In the movie The Shining, Kubrick uses a variety of cinematography techniques that portray hidden meaning. His cinematic techniques have helped him to make his audience immensely uncomfortable. However, the subtlety is created by taking us inside the minds of his characters-in order to deeply unsettle us and allow Kubrick to slowly mess with our heads just as the hotel does to Jack throughout the movie.
In this scene we are shown a symmetrical shot where Danny stares down a long corridor towards some creepy, unnerving twins. One impact of this symmetry is that your eye is unwillingly led towards the twins as they are directly in the centre of the shot. You are focused on the twins, just as Danny himself is. Symmetry is usually associated with the supernatural and can create a false hope that everything is perfect, making the outcome of the movie unexpected. This type of shot is used many times throughout the film so that Kubrick can make you unable to look away.
Kubrick applies another effective technique in this scene called ‘The one point perspective.’ This is so objects appear to grow smaller the closer they are to the centre.
Movement is also used in this scene as Danny is cycling around the hotels hostile corridors while rapidly turning corners. The camera follows him, creating a major sense of anticipation and suspense for the viewer with every corner he turns. This is because Kubrick has tricked us into thinking we are about to get jump scared.

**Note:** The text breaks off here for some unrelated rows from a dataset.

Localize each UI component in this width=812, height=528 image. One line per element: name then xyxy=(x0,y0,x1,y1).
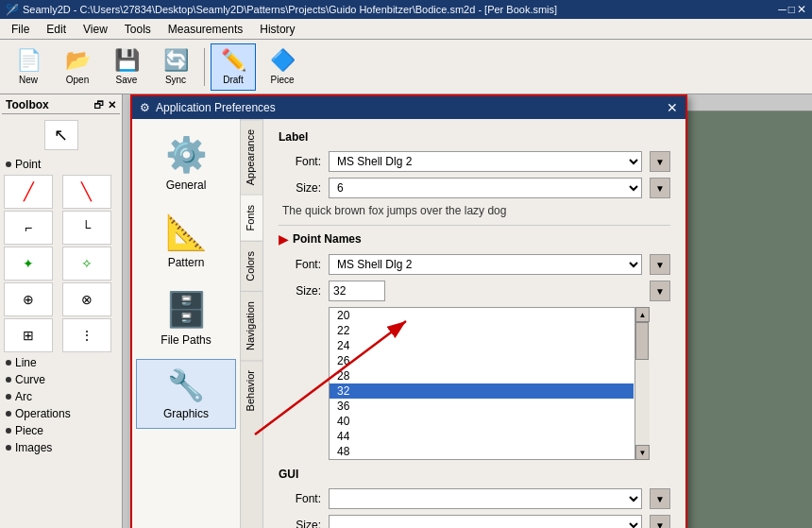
tab-behavior[interactable]: Behavior xyxy=(241,360,262,420)
select-tool[interactable]: ↖ xyxy=(44,120,78,150)
filepaths-icon: 🗄️ xyxy=(165,290,208,330)
tool-cell-10[interactable]: ⋮ xyxy=(62,318,111,352)
tab-navigation[interactable]: Navigation xyxy=(241,291,262,360)
tool-cell-9[interactable]: ⊞ xyxy=(4,318,53,352)
gui-font-select[interactable] xyxy=(329,488,642,509)
tab-colors[interactable]: Colors xyxy=(241,241,262,291)
preferences-dialog: ⚙ Application Preferences ✕ ⚙️ General 📐… xyxy=(130,94,687,528)
tool-cell-5[interactable]: ✦ xyxy=(4,247,53,281)
dialog-nav: ⚙️ General 📐 Pattern 🗄️ File Paths 🔧 Gra… xyxy=(132,119,241,528)
size-dropdown-scrollbar: ▲ ▼ xyxy=(634,307,650,460)
title-bar: 🪡 Seamly2D - C:\Users\27834\Desktop\Seam… xyxy=(0,0,812,19)
close-button[interactable]: ✕ xyxy=(797,3,806,16)
size-option-26[interactable]: 26 xyxy=(330,353,634,368)
toolbar-separator xyxy=(204,48,205,86)
gui-font-dropdown-arrow[interactable]: ▼ xyxy=(650,488,670,509)
nav-pattern[interactable]: 📐 Pattern xyxy=(136,204,236,278)
menu-file[interactable]: File xyxy=(4,21,37,38)
tool-cell-7[interactable]: ⊕ xyxy=(4,282,53,316)
gui-size-dropdown-arrow[interactable]: ▼ xyxy=(650,515,670,528)
menu-history[interactable]: History xyxy=(252,21,302,38)
point-names-title: Point Names xyxy=(293,232,362,246)
pn-size-select-wrapper xyxy=(329,281,642,301)
toolbox-restore-icon[interactable]: 🗗 xyxy=(93,99,104,111)
new-button[interactable]: 📄 New xyxy=(6,43,51,91)
menu-tools[interactable]: Tools xyxy=(117,21,159,38)
label-font-row: Font: MS Shell Dlg 2 ▼ xyxy=(279,151,670,172)
tool-cell-3[interactable]: ⌐ xyxy=(4,211,53,245)
gui-font-select-wrapper xyxy=(329,488,642,509)
pattern-icon: 📐 xyxy=(165,213,208,252)
new-icon: 📄 xyxy=(16,48,42,73)
size-option-20[interactable]: 20 xyxy=(330,308,634,323)
draft-button[interactable]: ✏️ Draft xyxy=(211,43,256,91)
pn-font-select[interactable]: MS Shell Dlg 2 xyxy=(329,254,642,275)
images-section[interactable]: Images xyxy=(2,439,120,456)
label-size-select[interactable]: 6 xyxy=(329,178,642,198)
label-font-dropdown-arrow[interactable]: ▼ xyxy=(650,151,670,172)
pn-size-input[interactable] xyxy=(329,281,385,301)
menu-view[interactable]: View xyxy=(76,21,115,38)
tool-cell-2[interactable]: ╲ xyxy=(62,175,111,209)
dialog-close-button[interactable]: ✕ xyxy=(667,100,678,115)
gui-section-title: GUI xyxy=(279,468,670,481)
tab-appearance[interactable]: Appearance xyxy=(241,119,262,195)
scroll-thumb[interactable] xyxy=(635,322,649,360)
maximize-button[interactable]: □ xyxy=(788,3,795,16)
label-size-dropdown-arrow[interactable]: ▼ xyxy=(650,178,670,198)
size-option-32[interactable]: 32 xyxy=(330,383,634,399)
size-option-40[interactable]: 40 xyxy=(330,414,634,429)
label-size-row: Size: 6 ▼ xyxy=(279,178,670,198)
open-button[interactable]: 📂 Open xyxy=(55,43,100,91)
dialog-title-text: Application Preferences xyxy=(156,101,276,114)
minimize-button[interactable]: ─ xyxy=(778,3,787,16)
toolbar: 📄 New 📂 Open 💾 Save 🔄 Sync ✏️ Draft 🔷 Pi… xyxy=(0,40,812,94)
label-font-select[interactable]: MS Shell Dlg 2 xyxy=(329,151,642,172)
tool-cell-6[interactable]: ✧ xyxy=(62,247,111,281)
canvas-area[interactable]: P20 P23a P14 P21 P19 ⚙ Application Prefe… xyxy=(123,94,812,528)
pn-size-dropdown-arrow[interactable]: ▼ xyxy=(650,281,670,301)
piece-button[interactable]: 🔷 Piece xyxy=(260,43,305,91)
save-button[interactable]: 💾 Save xyxy=(104,43,149,91)
nav-general[interactable]: ⚙️ General xyxy=(136,127,236,200)
graphics-icon: 🔧 xyxy=(167,367,205,403)
size-option-24[interactable]: 24 xyxy=(330,338,634,353)
line-label: Line xyxy=(15,356,37,369)
line-dot xyxy=(6,360,11,366)
sync-button[interactable]: 🔄 Sync xyxy=(153,43,198,91)
dialog-body: ⚙️ General 📐 Pattern 🗄️ File Paths 🔧 Gra… xyxy=(132,119,685,528)
tool-cell-1[interactable]: ╱ xyxy=(4,175,53,209)
label-size-label: Size: xyxy=(279,181,321,195)
toolbox-title: Toolbox xyxy=(6,98,49,111)
nav-filepaths-label: File Paths xyxy=(161,333,211,347)
piece-dot xyxy=(6,428,11,434)
toolbox-header: Toolbox 🗗 ✕ xyxy=(2,96,120,114)
tab-fonts[interactable]: Fonts xyxy=(241,195,262,241)
size-option-22[interactable]: 22 xyxy=(330,323,634,338)
sync-icon: 🔄 xyxy=(163,48,189,73)
scroll-up-button[interactable]: ▲ xyxy=(635,307,650,322)
pn-font-dropdown-arrow[interactable]: ▼ xyxy=(650,254,670,275)
nav-graphics[interactable]: 🔧 Graphics xyxy=(136,359,236,429)
line-section[interactable]: Line xyxy=(2,354,120,371)
menu-measurements[interactable]: Measurements xyxy=(161,21,250,38)
piece-section[interactable]: Piece xyxy=(2,422,120,439)
dialog-content: Label Font: MS Shell Dlg 2 ▼ Size: xyxy=(263,119,685,528)
tool-cell-4[interactable]: └ xyxy=(62,211,111,245)
size-option-36[interactable]: 36 xyxy=(330,399,634,414)
size-option-28[interactable]: 28 xyxy=(330,368,634,383)
curve-section[interactable]: Curve xyxy=(2,371,120,388)
toolbox-close-icon[interactable]: ✕ xyxy=(108,99,116,111)
label-preview-text: The quick brown fox jumps over the lazy … xyxy=(279,204,670,217)
gui-size-select[interactable] xyxy=(329,515,642,528)
point-section[interactable]: Point xyxy=(2,156,120,173)
arc-section[interactable]: Arc xyxy=(2,388,120,405)
scroll-down-button[interactable]: ▼ xyxy=(635,445,650,460)
tool-cell-8[interactable]: ⊗ xyxy=(62,282,111,316)
operations-dot xyxy=(6,411,11,417)
size-option-44[interactable]: 44 xyxy=(330,429,634,444)
nav-filepaths[interactable]: 🗄️ File Paths xyxy=(136,281,236,355)
operations-section[interactable]: Operations xyxy=(2,405,120,422)
menu-edit[interactable]: Edit xyxy=(39,21,74,38)
size-option-48[interactable]: 48 xyxy=(330,444,634,459)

He also uses an extreme wide-angle lens which captures a lot of the space around the character to create a claustrophobic sense. This makes it seem like the hotel is surrounding them and makes the viewer feel trapped inside with Danny. This shot also creates an exaggerated distance between the twins and Danny, making them seem unapproachable and mysterious.
The maze scenes;
Kubrick uses lots of wide shots like this to make the characters seem small and powerless compared to the whole of the hotel. For example, the contrast between this scene where Jack is standing above a model of the maze and the scene directly after which zooms in to the (non-model) maze slowly.
Jack seems more in control of the maze in the scene on the left, we can tell that there is something off with Jack as once again symmetry has been used in this shot to create an unsettling feeling and link Jack to something paranormal.
Comparatively, in the scene below, the wide-angle shot focuses our whole attention onto the real maze. This shot is shown directly after the shot of Jack standing over the maze. I think this shows the separation between Jack and the rest of his family as the hotel has gotten to his head a lot more than it has to Wendy and Danny. The camera slowly zooms into the centre of the maze. I think this shows how lost the family really are inside of the hotel, or how lost Jack is inside his own mind.